BEGIN Data records

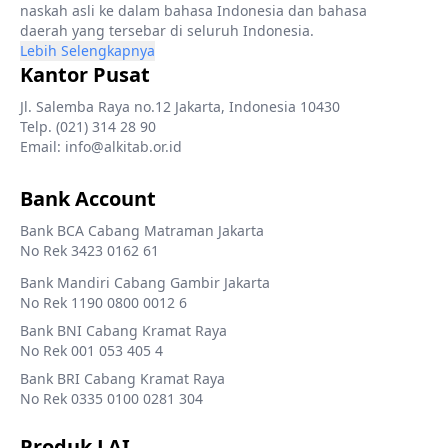
naskah asli ke dalam bahasa Indonesia dan bahasa
daerah yang tersebar di seluruh Indonesia.
Lebih Selengkapnya
Kantor Pusat
Jl. Salemba Raya no.12 Jakarta, Indonesia 10430
Telp. (021) 314 28 90
Email: info@alkitab.or.id
Bank Account
Bank BCA Cabang Matraman Jakarta
No Rek 3423 0162 61
Bank Mandiri Cabang Gambir Jakarta
No Rek 1190 0800 0012 6
Bank BNI Cabang Kramat Raya
No Rek 001 053 405 4
Bank BRI Cabang Kramat Raya
No Rek 0335 0100 0281 304
Produk LAI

END Data records

** Task details **
Copy the entries above faithfully and omit every image.

** Task solution **
naskah asli ke dalam bahasa Indonesia dan bahasa
daerah yang tersebar di seluruh Indonesia.
Lebih Selengkapnya
Kantor Pusat
Jl. Salemba Raya no.12 Jakarta, Indonesia 10430
Telp. (021) 314 28 90
Email: info@alkitab.or.id
Bank Account
Bank BCA Cabang Matraman Jakarta
No Rek 3423 0162 61
Bank Mandiri Cabang Gambir Jakarta
No Rek 1190 0800 0012 6
Bank BNI Cabang Kramat Raya
No Rek 001 053 405 4
Bank BRI Cabang Kramat Raya
No Rek 0335 0100 0281 304
Produk LAI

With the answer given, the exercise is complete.